RECORDS FOR THE TASK:
______________________________
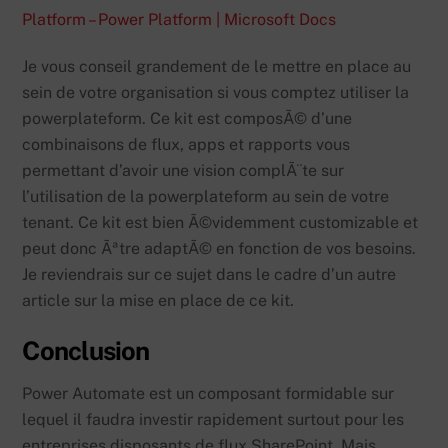
Platform – Power Platform | Microsoft Docs
Je vous conseil grandement de le mettre en place au
sein de votre organisation si vous comptez utiliser la
powerplateform. Ce kit est composÃ© d’une
combinaisons de flux, apps et rapports vous
permettant d’avoir une vision complÃ¨te sur
l’utilisation de la powerplateform au sein de votre
tenant. Ce kit est bien Ã©videmment customizable et
peut donc Ãªtre adaptÃ© en fonction de vos besoins.
Je reviendrais sur ce sujet dans le cadre d’un autre
article sur la mise en place de ce kit.
Conclusion
Power Automate est un composant formidable sur
lequel il faudra investir rapidement surtout pour les
entreprises disposants de flux SharePoint. Mais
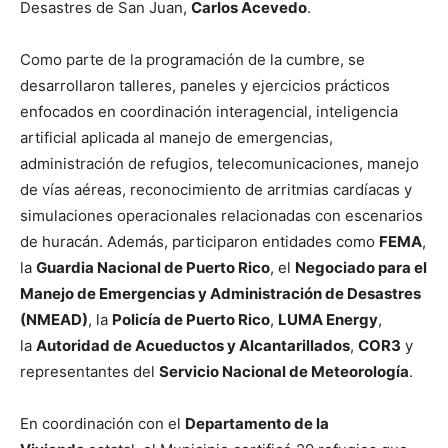
Desastres de San Juan,
Carlos Acevedo
.
Como parte de la programación de la cumbre, se
desarrollaron talleres, paneles y ejercicios prácticos
enfocados en coordinación interagencial, inteligencia
artificial aplicada al manejo de emergencias,
administración de refugios, telecomunicaciones, manejo
de vías aéreas, reconocimiento de arritmias cardíacas y
simulaciones operacionales relacionadas con escenarios
de huracán. Además, participaron entidades como
FEMA
,
la
Guardia Nacional de Puerto Rico
, el
Negociado para el
Manejo de Emergencias y Administración de Desastres
(NMEAD)
, la
Policía de Puerto Rico
,
LUMA Energy
,
la
Autoridad de Acueductos y Alcantarillados
,
COR3
y
representantes del
Servicio Nacional de Meteorología
.
En coordinación con el
Departamento de la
______________________________
REQUIRED WORK:
Each line above starting at the one holding "sein de votre organisation" and ending at the one holding "simulaciones operacionales relacionadas" should be set down exactly as it stands, both ends included, with no pictures.

YOUR RESPONSE:
sein de votre organisation si vous comptez utiliser la
powerplateform. Ce kit est composÃ© d’une
combinaisons de flux, apps et rapports vous
permettant d’avoir une vision complÃ¨te sur
l’utilisation de la powerplateform au sein de votre
tenant. Ce kit est bien Ã©videmment customizable et
peut donc Ãªtre adaptÃ© en fonction de vos besoins.
Je reviendrais sur ce sujet dans le cadre d’un autre
article sur la mise en place de ce kit.
Conclusion
Power Automate est un composant formidable sur
lequel il faudra investir rapidement surtout pour les
entreprises disposants de flux SharePoint. Mais
Desastres de San Juan,
Carlos Acevedo
.
Como parte de la programación de la cumbre, se
desarrollaron talleres, paneles y ejercicios prácticos
enfocados en coordinación interagencial, inteligencia
artificial aplicada al manejo de emergencias,
administración de refugios, telecomunicaciones, manejo
de vías aéreas, reconocimiento de arritmias cardíacas y
simulaciones operacionales relacionadas con escenarios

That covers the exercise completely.